Wuelfo Huergo Gutiérrez López, son of Wuelfo the sailor, was born in Santiago de Las Vegas, Cuba on September 23, 1942.
The eldest of three brothers, he was from a very young age an enthusiast of dancing, music and singing.
On May 31, 2005, Wuelfo Gutiérrez López “El Ultimo de los Matanceros” passed away.
He was a brilliant Sonero of outstanding participation with “La Sonora Matancera”, Orquesta de Javier Vásquez, “Orquesta Harlow”, and his own group, which he founded in Mexico after settling in this country.
He gave as much luster to his small homeland as to the big one: in the 70’s he was the singer of the famous “Sonora Matancera”, the pioneer of the Cuban ensembles.
At the end of the 50’s he organized together with three other coterráneos, Juan Luis Cobo, Manolito Santos, and Rolando (Rolo, E.P.D.) González, a quartet called “The Fraterns” (Los Fraternos), in the style of the American school of famous quartets like “The Platters”, “The Drifters”, “Frankie Lymon and the Teenagers”, and others that marked a guideline in the history of “Rock and Roll” and the so-called “Doo Wop”, which is a choral sound characteristic of these groups of the decades of the 50s and 60s.
Around 1958, the group appeared in the well-known José Antonio Alonso’s program of the then powerful Cuban television, which was a continuity of “La Corte Suprema del Arte” of the Cuban radio, initiated in 1938, from where great figures of the Cuban music came out. Substantial changes took place in our country and soon after “Rock and Roll”, at least in Cuba, fell into silence.
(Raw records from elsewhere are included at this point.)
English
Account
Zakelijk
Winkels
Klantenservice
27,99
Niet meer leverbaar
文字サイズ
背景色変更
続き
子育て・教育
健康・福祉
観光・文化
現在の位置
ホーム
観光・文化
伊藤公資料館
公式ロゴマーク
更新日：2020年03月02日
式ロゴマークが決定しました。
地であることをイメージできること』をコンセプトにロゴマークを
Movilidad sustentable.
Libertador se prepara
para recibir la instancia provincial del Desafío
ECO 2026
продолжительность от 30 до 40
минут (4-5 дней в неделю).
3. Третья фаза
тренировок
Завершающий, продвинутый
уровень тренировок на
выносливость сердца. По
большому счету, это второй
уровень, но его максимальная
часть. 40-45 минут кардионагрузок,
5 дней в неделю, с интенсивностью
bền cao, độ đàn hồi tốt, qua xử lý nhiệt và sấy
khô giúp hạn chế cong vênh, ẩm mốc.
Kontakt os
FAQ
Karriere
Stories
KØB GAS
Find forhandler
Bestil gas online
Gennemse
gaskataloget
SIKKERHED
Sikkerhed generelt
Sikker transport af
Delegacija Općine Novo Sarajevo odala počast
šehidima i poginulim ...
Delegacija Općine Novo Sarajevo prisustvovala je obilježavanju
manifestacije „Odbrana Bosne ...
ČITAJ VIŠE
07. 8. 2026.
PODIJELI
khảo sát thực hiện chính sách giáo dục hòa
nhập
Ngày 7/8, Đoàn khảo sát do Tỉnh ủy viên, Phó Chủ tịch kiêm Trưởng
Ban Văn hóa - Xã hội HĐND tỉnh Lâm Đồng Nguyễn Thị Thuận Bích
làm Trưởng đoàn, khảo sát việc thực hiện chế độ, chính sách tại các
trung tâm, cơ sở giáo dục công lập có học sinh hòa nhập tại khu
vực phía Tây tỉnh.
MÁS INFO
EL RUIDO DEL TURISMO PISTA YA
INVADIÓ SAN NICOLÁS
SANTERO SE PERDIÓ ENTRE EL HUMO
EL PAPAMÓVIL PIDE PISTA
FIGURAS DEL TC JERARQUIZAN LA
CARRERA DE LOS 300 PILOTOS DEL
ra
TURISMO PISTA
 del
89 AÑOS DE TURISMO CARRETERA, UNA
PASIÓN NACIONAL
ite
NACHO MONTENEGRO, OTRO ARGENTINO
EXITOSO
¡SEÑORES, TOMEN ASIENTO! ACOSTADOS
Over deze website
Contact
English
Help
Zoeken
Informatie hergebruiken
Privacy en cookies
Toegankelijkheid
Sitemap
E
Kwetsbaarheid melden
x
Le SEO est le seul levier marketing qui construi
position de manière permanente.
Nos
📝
Wuelfo left Cuba in mid-1961. I did not see him again (although I always knew about him through his brothers Juan and Gabriel) until 1979, when he returned to visit his native land.
Always with the same sympathy and friendly and popular simplicity that characterized him.
At that time he had already been with “La Sonora Matancera”; the great singer Roberto Torres, “El Güinero Mayor”, who was leaving his place in the Sonora to form his own group, introduced him to the director Rogelio Martinez, who accepted him immediately.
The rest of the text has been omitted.